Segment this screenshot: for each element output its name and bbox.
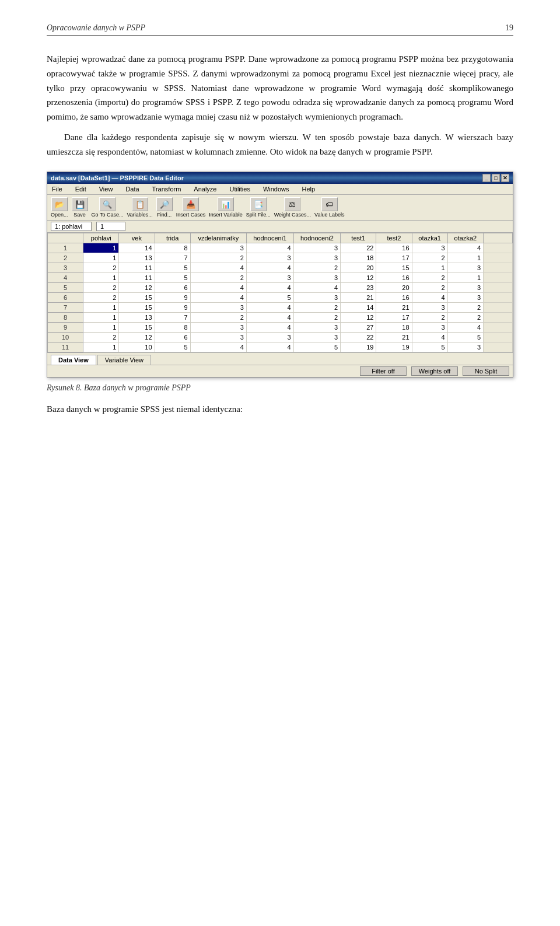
menu-data[interactable]: Data — [123, 185, 141, 193]
toolbar-variables[interactable]: 📋 Variables... — [127, 197, 152, 218]
menu-file[interactable]: File — [50, 185, 65, 193]
variables-icon[interactable]: 📋 — [132, 197, 148, 211]
open-icon[interactable]: 📂 — [51, 197, 68, 211]
table-cell[interactable]: 3 — [293, 323, 341, 333]
table-cell[interactable]: 17 — [376, 253, 412, 263]
table-cell[interactable]: 5 — [155, 263, 190, 273]
table-cell[interactable]: 3 — [412, 303, 447, 313]
table-cell[interactable]: 2 — [83, 283, 119, 293]
table-cell[interactable]: 4 — [246, 313, 293, 323]
cell-ref-value[interactable]: 1 — [96, 222, 125, 231]
table-cell[interactable]: 5 — [155, 343, 190, 352]
table-cell[interactable]: 11 — [119, 273, 155, 283]
table-cell[interactable]: 18 — [341, 253, 376, 263]
table-cell[interactable]: 13 — [119, 253, 155, 263]
table-cell[interactable]: 19 — [341, 343, 376, 352]
table-cell[interactable]: 15 — [119, 303, 155, 313]
table-cell[interactable]: 2 — [293, 263, 341, 273]
table-cell[interactable]: 23 — [341, 283, 376, 293]
tab-variable-view[interactable]: Variable View — [97, 355, 151, 365]
menu-transform[interactable]: Transform — [150, 185, 184, 193]
table-cell[interactable]: 2 — [447, 303, 483, 313]
insert-variable-icon[interactable]: 📊 — [218, 197, 234, 211]
table-cell[interactable]: 3 — [447, 283, 483, 293]
toolbar-goto[interactable]: 🔍 Go To Case... — [92, 197, 124, 218]
toolbar-split-file[interactable]: 📑 Split File... — [246, 197, 271, 218]
table-cell[interactable]: 1 — [83, 303, 119, 313]
table-cell[interactable]: 20 — [376, 283, 412, 293]
table-cell[interactable]: 4 — [190, 263, 246, 273]
table-cell[interactable]: 3 — [246, 253, 293, 263]
table-cell[interactable]: 3 — [447, 293, 483, 303]
table-cell[interactable]: 3 — [293, 293, 341, 303]
table-cell[interactable]: 17 — [376, 313, 412, 323]
table-cell[interactable]: 1 — [83, 313, 119, 323]
table-cell[interactable]: 4 — [190, 283, 246, 293]
table-cell[interactable]: 3 — [190, 243, 246, 253]
table-cell[interactable]: 3 — [412, 323, 447, 333]
table-cell[interactable]: 2 — [293, 303, 341, 313]
table-cell[interactable]: 21 — [376, 303, 412, 313]
table-cell[interactable]: 16 — [376, 293, 412, 303]
table-cell[interactable]: 2 — [83, 333, 119, 343]
toolbar-find[interactable]: 🔎 Find... — [156, 197, 173, 218]
find-icon[interactable]: 🔎 — [156, 197, 173, 211]
table-cell[interactable]: 2 — [293, 313, 341, 323]
table-cell[interactable]: 27 — [341, 323, 376, 333]
maximize-button[interactable]: □ — [492, 174, 500, 182]
table-cell[interactable]: 1 — [83, 253, 119, 263]
table-cell[interactable]: 12 — [119, 333, 155, 343]
toolbar-weight-cases[interactable]: ⚖ Weight Cases... — [274, 197, 311, 218]
table-cell[interactable]: 5 — [412, 343, 447, 352]
col-header-vzdelanimatky[interactable]: vzdelanimatky — [190, 233, 246, 243]
toolbar-insert-variable[interactable]: 📊 Insert Variable — [209, 197, 242, 218]
table-cell[interactable]: 3 — [447, 263, 483, 273]
menu-windows[interactable]: Windows — [261, 185, 292, 193]
table-cell[interactable]: 1 — [83, 243, 119, 253]
table-cell[interactable]: 21 — [376, 333, 412, 343]
table-cell[interactable]: 5 — [246, 293, 293, 303]
col-header-hodnoceni1[interactable]: hodnoceni1 — [246, 233, 293, 243]
table-cell[interactable]: 6 — [155, 283, 190, 293]
table-cell[interactable]: 6 — [155, 333, 190, 343]
table-cell[interactable]: 16 — [376, 273, 412, 283]
table-cell[interactable]: 3 — [293, 243, 341, 253]
cell-ref-box[interactable]: 1: pohlavi — [51, 222, 92, 231]
col-header-trida[interactable]: trida — [155, 233, 190, 243]
value-labels-icon[interactable]: 🏷 — [321, 197, 338, 211]
col-header-hodnoceni2[interactable]: hodnoceni2 — [293, 233, 341, 243]
table-cell[interactable]: 8 — [155, 243, 190, 253]
toolbar-open[interactable]: 📂 Open... — [51, 197, 68, 218]
table-cell[interactable]: 4 — [246, 323, 293, 333]
table-cell[interactable]: 2 — [190, 273, 246, 283]
split-file-icon[interactable]: 📑 — [250, 197, 267, 211]
table-cell[interactable]: 2 — [412, 273, 447, 283]
table-cell[interactable]: 9 — [155, 303, 190, 313]
table-cell[interactable]: 12 — [341, 313, 376, 323]
table-cell[interactable]: 4 — [246, 243, 293, 253]
menu-utilities[interactable]: Utilities — [227, 185, 252, 193]
table-cell[interactable]: 5 — [447, 333, 483, 343]
table-cell[interactable]: 3 — [190, 333, 246, 343]
table-cell[interactable]: 2 — [190, 253, 246, 263]
table-cell[interactable]: 4 — [447, 323, 483, 333]
menu-view[interactable]: View — [97, 185, 116, 193]
table-cell[interactable]: 16 — [376, 243, 412, 253]
menu-analyze[interactable]: Analyze — [191, 185, 219, 193]
table-cell[interactable]: 3 — [293, 273, 341, 283]
table-cell[interactable]: 15 — [119, 323, 155, 333]
table-cell[interactable]: 4 — [246, 263, 293, 273]
table-cell[interactable]: 4 — [412, 333, 447, 343]
table-cell[interactable]: 1 — [83, 343, 119, 352]
table-cell[interactable]: 21 — [341, 293, 376, 303]
col-header-vek[interactable]: vek — [119, 233, 155, 243]
table-cell[interactable]: 5 — [293, 343, 341, 352]
table-cell[interactable]: 7 — [155, 313, 190, 323]
table-cell[interactable]: 13 — [119, 313, 155, 323]
table-cell[interactable]: 4 — [412, 293, 447, 303]
col-header-otazka1[interactable]: otazka1 — [412, 233, 447, 243]
table-cell[interactable]: 22 — [341, 333, 376, 343]
table-cell[interactable]: 14 — [119, 243, 155, 253]
table-cell[interactable]: 3 — [293, 333, 341, 343]
table-cell[interactable]: 2 — [190, 313, 246, 323]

——

**TASK ITEM:**
Give back the material above exactly, but without its images.

**EXERCISE RESULT:**
Segment this screenshot: for each element output its name and bbox.
menu-data[interactable]: Data — [123, 185, 141, 193]
toolbar-variables[interactable]: 📋 Variables... — [127, 197, 152, 218]
menu-file[interactable]: File — [50, 185, 65, 193]
variables-icon[interactable]: 📋 — [132, 197, 148, 211]
open-icon[interactable]: 📂 — [51, 197, 68, 211]
table-cell[interactable]: 3 — [293, 323, 341, 333]
table-cell[interactable]: 17 — [376, 253, 412, 263]
table-cell[interactable]: 5 — [155, 263, 190, 273]
table-cell[interactable]: 3 — [412, 303, 447, 313]
table-cell[interactable]: 2 — [83, 283, 119, 293]
table-cell[interactable]: 4 — [246, 313, 293, 323]
cell-ref-value[interactable]: 1 — [96, 222, 125, 231]
table-cell[interactable]: 5 — [155, 343, 190, 352]
table-cell[interactable]: 11 — [119, 273, 155, 283]
table-cell[interactable]: 18 — [341, 253, 376, 263]
table-cell[interactable]: 13 — [119, 253, 155, 263]
table-cell[interactable]: 19 — [341, 343, 376, 352]
table-cell[interactable]: 15 — [119, 303, 155, 313]
table-cell[interactable]: 2 — [293, 263, 341, 273]
table-cell[interactable]: 23 — [341, 283, 376, 293]
tab-variable-view[interactable]: Variable View — [97, 355, 151, 365]
menu-transform[interactable]: Transform — [150, 185, 184, 193]
table-cell[interactable]: 2 — [447, 303, 483, 313]
insert-variable-icon[interactable]: 📊 — [218, 197, 234, 211]
table-cell[interactable]: 3 — [447, 283, 483, 293]
toolbar-goto[interactable]: 🔍 Go To Case... — [92, 197, 124, 218]
toolbar-split-file[interactable]: 📑 Split File... — [246, 197, 271, 218]
table-cell[interactable]: 1 — [83, 303, 119, 313]
table-cell[interactable]: 20 — [376, 283, 412, 293]
table-cell[interactable]: 4 — [190, 263, 246, 273]
table-cell[interactable]: 3 — [246, 253, 293, 263]
table-cell[interactable]: 3 — [447, 293, 483, 303]
table-cell[interactable]: 3 — [293, 293, 341, 303]
table-cell[interactable]: 17 — [376, 313, 412, 323]
table-cell[interactable]: 1 — [83, 313, 119, 323]
table-cell[interactable]: 4 — [190, 283, 246, 293]
table-cell[interactable]: 3 — [190, 243, 246, 253]
table-cell[interactable]: 3 — [412, 323, 447, 333]
table-cell[interactable]: 2 — [293, 303, 341, 313]
table-cell[interactable]: 21 — [376, 303, 412, 313]
table-cell[interactable]: 16 — [376, 293, 412, 303]
table-cell[interactable]: 2 — [83, 333, 119, 343]
toolbar-find[interactable]: 🔎 Find... — [156, 197, 173, 218]
find-icon[interactable]: 🔎 — [156, 197, 173, 211]
table-cell[interactable]: 2 — [293, 313, 341, 323]
table-cell[interactable]: 27 — [341, 323, 376, 333]
maximize-button[interactable]: □ — [492, 174, 500, 182]
table-cell[interactable]: 1 — [83, 253, 119, 263]
table-cell[interactable]: 12 — [119, 333, 155, 343]
toolbar-weight-cases[interactable]: ⚖ Weight Cases... — [274, 197, 311, 218]
table-cell[interactable]: 5 — [412, 343, 447, 352]
col-header-vzdelanimatky[interactable]: vzdelanimatky — [190, 233, 246, 243]
toolbar-insert-variable[interactable]: 📊 Insert Variable — [209, 197, 242, 218]
table-cell[interactable]: 3 — [447, 263, 483, 273]
menu-windows[interactable]: Windows — [261, 185, 292, 193]
table-cell[interactable]: 1 — [83, 243, 119, 253]
table-cell[interactable]: 21 — [376, 333, 412, 343]
table-cell[interactable]: 5 — [246, 293, 293, 303]
col-header-hodnoceni1[interactable]: hodnoceni1 — [246, 233, 293, 243]
table-cell[interactable]: 6 — [155, 283, 190, 293]
table-cell[interactable]: 6 — [155, 333, 190, 343]
table-cell[interactable]: 16 — [376, 273, 412, 283]
table-cell[interactable]: 3 — [293, 243, 341, 253]
cell-ref-box[interactable]: 1: pohlavi — [51, 222, 92, 231]
col-header-trida[interactable]: trida — [155, 233, 190, 243]
value-labels-icon[interactable]: 🏷 — [321, 197, 338, 211]
col-header-hodnoceni2[interactable]: hodnoceni2 — [293, 233, 341, 243]
table-cell[interactable]: 8 — [155, 243, 190, 253]
toolbar-open[interactable]: 📂 Open... — [51, 197, 68, 218]
table-cell[interactable]: 4 — [246, 323, 293, 333]
table-cell[interactable]: 2 — [190, 273, 246, 283]
split-file-icon[interactable]: 📑 — [250, 197, 267, 211]
table-cell[interactable]: 2 — [412, 273, 447, 283]
table-cell[interactable]: 9 — [155, 303, 190, 313]
table-cell[interactable]: 12 — [341, 313, 376, 323]
table-cell[interactable]: 4 — [246, 243, 293, 253]
menu-utilities[interactable]: Utilities — [227, 185, 252, 193]
table-cell[interactable]: 5 — [447, 333, 483, 343]
table-cell[interactable]: 3 — [190, 333, 246, 343]
table-cell[interactable]: 2 — [190, 253, 246, 263]
table-cell[interactable]: 4 — [447, 323, 483, 333]
menu-view[interactable]: View — [97, 185, 116, 193]
table-cell[interactable]: 16 — [376, 243, 412, 253]
menu-analyze[interactable]: Analyze — [191, 185, 219, 193]
table-cell[interactable]: 3 — [293, 273, 341, 283]
table-cell[interactable]: 15 — [119, 323, 155, 333]
table-cell[interactable]: 4 — [246, 263, 293, 273]
table-cell[interactable]: 4 — [412, 333, 447, 343]
table-cell[interactable]: 1 — [83, 343, 119, 352]
table-cell[interactable]: 21 — [341, 293, 376, 303]
col-header-vek[interactable]: vek — [119, 233, 155, 243]
table-cell[interactable]: 5 — [293, 343, 341, 352]
table-cell[interactable]: 7 — [155, 313, 190, 323]
table-cell[interactable]: 13 — [119, 313, 155, 323]
table-cell[interactable]: 4 — [412, 293, 447, 303]
col-header-otazka1[interactable]: otazka1 — [412, 233, 447, 243]
table-cell[interactable]: 22 — [341, 333, 376, 343]
table-cell[interactable]: 14 — [119, 243, 155, 253]
table-cell[interactable]: 3 — [293, 333, 341, 343]
table-cell[interactable]: 2 — [190, 313, 246, 323]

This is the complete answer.